*** Opening AVAILABLE DATA ***

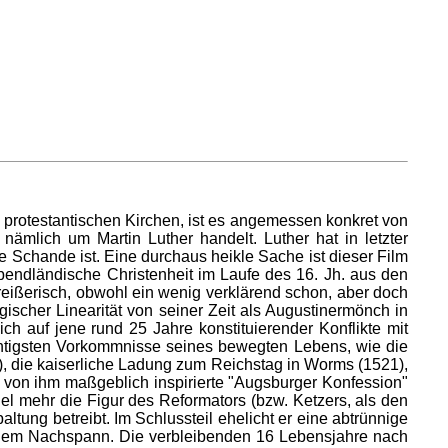
protestantischen Kirchen, ist es angemessen konkret von
nämlich um Martin Luther handelt. Luther hat in letzter
 Schande ist. Eine durchaus heikle Sache ist dieser Film
abendländische Christenheit im Laufe des 16. Jh. aus den
eißerisch, obwohl ein wenig verklärend schon, aber doch
logischer Linearität von seiner Zeit als Augustinermönch in
ch auf jene rund 25 Jahre konstituierender Konflikte mit
ächtigsten Vorkommnisse seines bewegten Lebens, wie die
), die kaiserliche Ladung zum Reichstag in Worms (1521),
e von ihm maßgeblich inspirierte "Augsburger Konfession"
iel mehr die Figur des Reformators (bzw. Ketzers, als den
ltung betreibt. Im Schlussteil ehelicht er eine abtrünnige
us dem Nachspann. Die verbleibenden 16 Lebensjahre nach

*** Closing AVAILABLE DATA ***

EXERCISE
Copy out nothing but the lines from the beginning of the records through the one that contains "eißerisch, obwohl ein". Skip the pictures.

RESPONSE TO THIS EXERCISE
protestantischen Kirchen, ist es angemessen konkret von
nämlich um Martin Luther handelt. Luther hat in letzter
 Schande ist. Eine durchaus heikle Sache ist dieser Film
abendländische Christenheit im Laufe des 16. Jh. aus den
eißerisch, obwohl ein wenig verklärend schon, aber doch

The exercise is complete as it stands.